McKenzie appeared in numerous uncredited roles throughout the 1930s, with occasional credited roles in The Boss Cowboy (1934) as Sally Nolan, Thunderbolt (1935) as Annie, Assassin of Youth (1937) as Linda Clayton, and Slander House (1938) as Anna. In 1938, she began to appear mainly in Western films, such as Ghost Town Riders (1938) as Molly Taylor (credited as Fay Shannon), Death Rides the Range (1939) as Letty Morgan, All Women Have Secrets (1939) as Martha, and When the Daltons Rode (1940) as Hannah. In 1940, McKenzie appeared in the stage show Meet the People, which premiered in Los Angeles and ended up on Broadway.
In 1941, the president of Republic Pictures, Herbert Yates, met McKenzie through a mutual friend, and after a screen test he signed her to a contract to appear opposite the cowboy singer Gene Autry in Down Mexico Way (1941) as Maria Elena Alvarado. The film was a major financial success, and she received a lot of fan mail as a result. McKenzie went on to appear in four additional Autry films as his leading lady: Sierra Sue (1941) as Sue Larrabee, Cowboy Serenade (1942) as Stephanie Lock, Heart of the Rio Grande (1942) as Alice Bennett, and Home in Wyomin' (1942) as Clementine Benson. McKenzie sang duets with Autry in each of these films. She later remembered:
I loved working with Gene, he was terrific! I could sing and that was something the earlier girls couldn't do. Yates knew I had done Broadway; that helped! I could do more than smile and wave at the cowboy!
During World War II, McKenzie left Republic Pictures to work in theater and pursue other projects. She appeared in A Midsummer Night's Dream and later appeared in Broadway in Burlesque with Bert Lahr. Much of her time during the war was devoted to shows and public appearances to support the war effort—working for the Hollywood Victory Committee. McKenzie also toured extensively entertaining the troops alongside Bob Hope, Bing Crosby, Cary Grant, James Cagney, and old family friends Laurel and Hardy. She also entertained the troops with her former screen partner, Gene Autry.

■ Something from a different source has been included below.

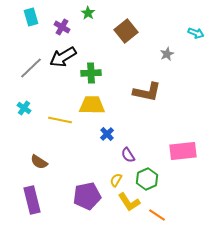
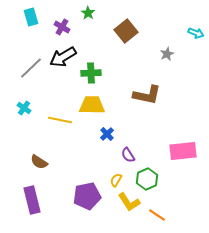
brown L-shape: moved 3 px down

After the war, McKenzie retired from films to raise her two children. In the 1950s, she traveled to New York to study with Lee Strasburg at the Actors Studio, appeared on radio shows with Groucho Marx, and toured with the songwriter Harry Ruby. She appeared in the television series The Millionaire (1959) as Ruth Spencer and Mr. Lucky (1960) as Sheila Wells, and Bonanza (1961) as Victoria Gates. In the 1960s, McKenzie returned to film in Breakfast at Tiffany's (1961) in a minor role and The Party (1968) as Alice Clutterbuck. She made her final screen appearance in S.O.B. (1981) as a favor to her old family friend Blake Edwards.
McKenzie was married twice. Her first marriage to Steve Cochran in 1946 ended in divorce in 1948. Her second marriage to the screenwriter Tom Waldman lasted from 1948 to his death on July 23, 1985. They had two children: the actor Tom Waldman Jr. and the writer Madora McKenzie.